Black leaders supporting the abortion-rights amendment bristled at this characterization, telling POLITICO that the community is not monolithic and they’re confident a majority will favor protecting the right to the procedure.
“When I talk to Black people about why this is important to them, I hear that we are pro-freedom, pro-liberation, pro-the-ability-to-dictate-what-happens-to-ourselves and our families and our communities,” said Beulah Osueke, the interim executive director of the New Voices for Reproductive Justice, a group that focuses on outreach to the Black community. “Many of us came to this nation not belonging to ourselves. So it’s undeniable that that has an influence on Black people's commitment to ensuring that we don't have laws literally restricting what we're able to do with our bodies.”

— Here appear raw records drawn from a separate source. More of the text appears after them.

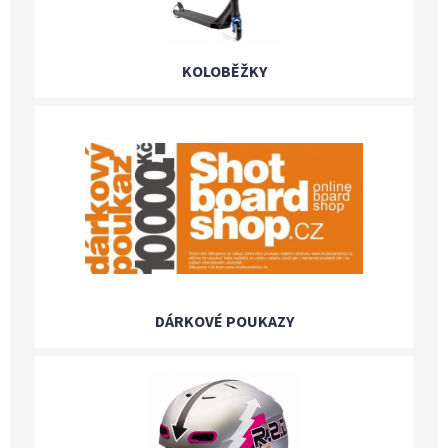
KOLOBĚŽKY
DÁRKOVÉ POUKAZY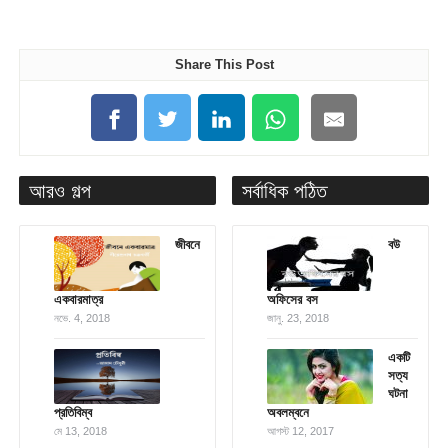
Share This Post
আরও গল্প
সর্বাধিক পঠিত
জীবনে
বউ
একবারমাত্র
অফিসের বস
নভে. 4, 2018
জানু. 23, 2018
একটি
সত্য
ঘটনা
প্রতিবিম্ব
অবলম্বনে
মে 13, 2018
আগস্ট 12, 2017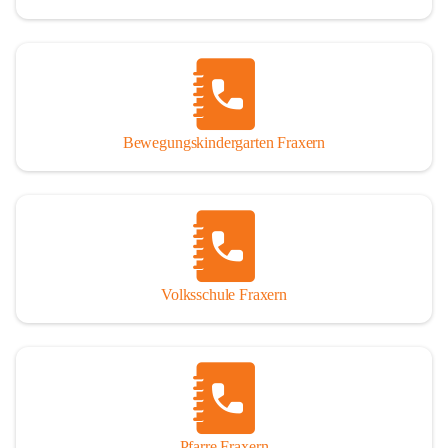
Bewegungskindergarten Fraxern
Volksschule Fraxern
Pfarre Fraxern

Oseuke and her colleagues have launched their own Issue 1 outreach to Black barber shops and salons and on social media sites popular with students of color.
“We want to be a well-informed and trusted source of information for people that's not just going to come in and pop up during elections and then abandon you,” she said.
Oseuke and other abortion-rights supporters, while concerned about voter confusion, are optimistic that Ohio will continue the post-Roe trend of red and purple states embracing protections for abortion.
A July USA TODAY Network/Suffolk University poll found nearly 60 percent of Ohio voters supported the abortion-rights proposal, with just over 32 percent opposed and 10 percent undecided. The survey found even higher support — 66 percent — among voters of color.
Progressives were buoyant at a rally Sunday in Cleveland, cheering and waving signs despite a freezing wind off Lake Erie battering them, as campaign leaders told them victory was in sight.
“We're in control now. We beat their sneaky election in August and we’ll beat their efforts to suppress us in November,” Thakkilapati told the crowd. “We can do this. We got this on the ballot and we're going to win.”